孫宇晨的解釋是,提告不只是法律團隊的建議,更是他內心深處的體悟。他認為雙方走到這一步,法律途徑已經是「我們倆之間唯一剩下的聯繫」。這句話說得直白,但也透露出一種荒謬感:一個人要透過訴訟來維持一段關係的存在感,這到底是理性還是感性?
根據公開資料,孫宇晨2017年創立波場(Tron)並融資約7000萬美元,2025年7月波場借殼登陸納斯達克,全球用戶突破3.9億。他本人於2025年登上《富比士》封面。但這些成就,在他處理私人情感時顯然沒有太多幫助——資本市場的遊戲規則,搬到人際關係裡完全不適用。
原因剖析:為什麼一個千億富豪會為1.3億走法律途徑?
首先,要釐清一個數字概念:1.3億新台幣對一般人來說是天價,但對孫宇晨而言,大約只占其身價的萬分之四點八。換句話說,這筆錢的「經濟意義」極其有限,真正驅動他採取行動的,絕對不是財務考量。
其次,孫宇晨的背景提供了一個理解框架。他過去憑藉作文大賽獎項逆襲考入北京大學歷史系,後赴美取得賓夕法尼亞大學法律碩士。換句話說,他是一個受過嚴格文字訓練與法律訓練的人。六千字長文、民事訴訟——這兩種手段,都是他「最擅長」的工具。
再者,他對AI的「無條件信任」在這裡出現了裂縫。AI可以優化交易策略、可以審計財務報表,但當問題涉及情感、回憶、與人際邊界時,AI給出的建議很可能過於「正確」而缺乏「人性」。孫宇晨選擇不採納Claude的建議,或許正是因為他意識到:有些事情,不能只靠正確來解決。
說穿了,這不是錢的問題,也不是法律的問題,而是一個習慣掌控全局的人,第一次發現自己無法用既有工具來處理某件事。
影響評估:從娛樂新聞到AI時代的人性縮影
這起事件之所以值得關注,不在於誰對誰錯,而在於它提供了一個極其罕見的切片:一個站在科技最前沿的人,如何在私人領域裡顯露出最傳統的一面。
孫宇晨的波場全球用戶突破3.9億,他的公司每天運作高度依賴AI。但面對一段「纏繞多年的情感糾葛」,他選擇的不是用區塊鏈來「解決」什麼,而是用最古典的方式——文字與訴訟——來「處理」什麼。這種反差,恰好說明了科技與人性的界線在哪裡。
從產業面來看,孫宇晨的案例揭示了一個更深層的趨勢:當AI越來越深入決策核心時,人類反而會在某些領域更加強調「非理性」的選擇。這不是退步,而是一種補償機制。我們可以預見,未來會有更多科技精英在私人領域做出「不優化」的決定——因為那是他們唯一還能感受到「自己活著」的場域。

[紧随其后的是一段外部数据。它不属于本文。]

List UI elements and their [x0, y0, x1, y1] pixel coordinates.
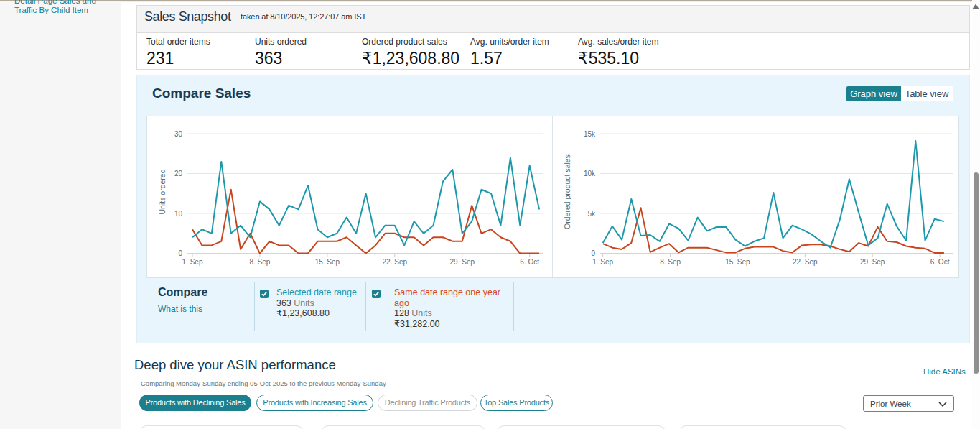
svg-text:0: 0 [178, 249, 182, 257]
svg-text:8. Sep: 8. Sep [660, 258, 681, 266]
svg-text:15. Sep: 15. Sep [315, 258, 340, 266]
svg-text:29. Sep: 29. Sep [450, 258, 475, 266]
svg-text:29. Sep: 29. Sep [860, 258, 885, 266]
svg-text:8. Sep: 8. Sep [249, 258, 270, 266]
svg-text:30: 30 [174, 130, 183, 138]
svg-text:10k: 10k [584, 170, 596, 177]
svg-text:6. Oct: 6. Oct [520, 258, 539, 266]
svg-text:22. Sep: 22. Sep [383, 258, 408, 266]
svg-text:20: 20 [174, 170, 183, 177]
svg-text:10: 10 [174, 210, 183, 218]
svg-text:1. Sep: 1. Sep [182, 258, 203, 266]
svg-text:15. Sep: 15. Sep [725, 258, 750, 266]
svg-text:1. Sep: 1. Sep [592, 258, 613, 266]
svg-text:15k: 15k [584, 130, 596, 138]
svg-text:6. Oct: 6. Oct [930, 258, 950, 266]
svg-text:Ordered product sales: Ordered product sales [563, 154, 571, 229]
svg-text:0: 0 [591, 249, 595, 257]
svg-text:Units ordered: Units ordered [158, 169, 167, 214]
svg-text:22. Sep: 22. Sep [793, 258, 818, 266]
svg-text:5k: 5k [587, 210, 596, 218]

對一般人來說,這個故事或許遙遠,但它的核心命題並不陌生:當你的工作越來越依賴工具,你的私人關係反而會變得越來越「手動」。這不是孫宇晨一個人的困境,而是整個世代的集體經驗。
換個角度想,如果連AI都無法幫你處理好一段關係的結束,那或許代表某些事情本來就不該被「處理」,而只能被「經歷」。
趨勢預測:法律戰將成為名人情感糾紛的「新常態」?
孫宇晨的事件不會是個案。隨著名人資產結構越來越複雜、跨國連結越來越頻繁,法律途徑將不再是「最後手段」,而可能成為「唯一可操作的手段」。尤其當雙方缺乏共同社交圈、缺乏第三方調解管道時,訴訟就是剩下還能「聯繫」的方式。

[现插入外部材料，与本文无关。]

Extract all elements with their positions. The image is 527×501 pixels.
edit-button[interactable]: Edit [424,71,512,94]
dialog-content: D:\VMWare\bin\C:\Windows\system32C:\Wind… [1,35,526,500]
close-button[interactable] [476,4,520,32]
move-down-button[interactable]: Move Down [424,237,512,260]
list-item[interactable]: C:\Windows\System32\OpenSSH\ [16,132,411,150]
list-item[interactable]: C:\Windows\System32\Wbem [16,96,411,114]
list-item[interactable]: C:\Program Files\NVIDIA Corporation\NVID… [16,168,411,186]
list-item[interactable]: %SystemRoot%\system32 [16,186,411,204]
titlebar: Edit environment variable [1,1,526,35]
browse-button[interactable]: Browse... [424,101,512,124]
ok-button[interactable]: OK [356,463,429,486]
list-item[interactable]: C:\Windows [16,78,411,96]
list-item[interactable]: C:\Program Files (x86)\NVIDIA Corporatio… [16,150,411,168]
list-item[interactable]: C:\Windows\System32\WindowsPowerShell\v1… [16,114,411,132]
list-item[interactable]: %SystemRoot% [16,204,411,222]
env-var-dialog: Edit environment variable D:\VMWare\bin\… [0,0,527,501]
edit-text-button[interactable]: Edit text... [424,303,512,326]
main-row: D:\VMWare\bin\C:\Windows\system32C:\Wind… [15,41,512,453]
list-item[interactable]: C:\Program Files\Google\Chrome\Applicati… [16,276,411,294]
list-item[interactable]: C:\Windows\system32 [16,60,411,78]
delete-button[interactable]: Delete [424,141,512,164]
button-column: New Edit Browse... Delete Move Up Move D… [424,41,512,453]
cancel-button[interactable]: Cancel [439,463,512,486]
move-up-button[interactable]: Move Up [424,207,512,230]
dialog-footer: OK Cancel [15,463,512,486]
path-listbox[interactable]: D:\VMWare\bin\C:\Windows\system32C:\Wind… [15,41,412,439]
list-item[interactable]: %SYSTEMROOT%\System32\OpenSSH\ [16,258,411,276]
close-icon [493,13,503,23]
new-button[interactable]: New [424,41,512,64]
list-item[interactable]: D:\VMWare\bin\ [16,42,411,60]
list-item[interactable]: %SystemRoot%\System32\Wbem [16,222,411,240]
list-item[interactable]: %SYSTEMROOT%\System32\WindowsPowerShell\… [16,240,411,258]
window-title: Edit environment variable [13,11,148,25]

值得觀察的是,孫宇晨在訪談中將發文視為「自我求解的過程」。這意味著,對他來說,這篇六千字長文的功能不在於說服讀者,而在於說服自己。公開書寫正在成為一種新型態的心理諮商——尤其在缺乏隱私的名人生活中,把話說出來,有時候比說給誰聽更重要。
最後,回到一個更根本的問題:如果一個人連分手都得靠寫六千字、熬兩夜、委任律師才能完成,那這段關係的本來面貌,恐怕早就不是「關係」,而是一場未完的項目結算。
而項目結算,正是孫宇晨最熟悉的事。
編輯觀點
孫宇晨這起事件最值得玩味的,不是1.3億的數字,也不是景甜的回應,而是一個每天靠AI做幾千萬美元決策的人,最後選擇用自己的文字與法律來處理情感——結果他對AI「無條件信任」的紀錄,居然破在感情這件事上。從產業面來看,這其實是個警訊:當科技精英開始在私人領域「手動操作」時,代表那些領域已經複雜到連AI都無法給出「讓人願意照做」的建議。對一般人來說,這反而是個好消息——因為這意味著,有些事永遠不會被自動化,比如糾結、比如迷茫、比如不甘心。而這些,才是真正定義「人」的東西。
【行動呼籲】
如果你正面臨一段難以收尾的關係,不妨問自己三個問題:你現在採取的動作,是為了「解決問題」,還是為了「讓自己好過一點」?你的手段,真的能達到你想要的結果嗎?如果換成你最信任的朋友,他會建議你怎麼做?
有時候,答案不在六千字裡,而在六個字:停下來,別再寫。
本文改寫整理自公開新聞來源,原始報導由自由時報發布。
常見問題 FAQ
孫宇晨對景甜提告的金額到底是多少?
孫宇晨向景甜追討的代理孕母紅包金額超過3000萬元人民幣,約合新台幣1.3億元。
孫宇晨為什麼要把事情公開寫成六千字長文?
孫宇晨表示發文是「自我求解的過程」,同時認為提告已是雙方「唯一剩下的聯繫」,希望透過文章與法律途徑為這段情感糾葛畫下句點。
孫宇晨的AI模型Claude給了他什麼建議?
孫宇晨並未公開Claude的具體建議內容,僅表示他與AI產生了首次分歧,最終選擇不採納Claude的意見、堅持自己的版本。
波場(Tron)目前的規模有多大?
波場全球用戶突破3.9億,於2025年7月借殼登陸納斯達克,孫宇晨個人身價逾新台幣2706億元。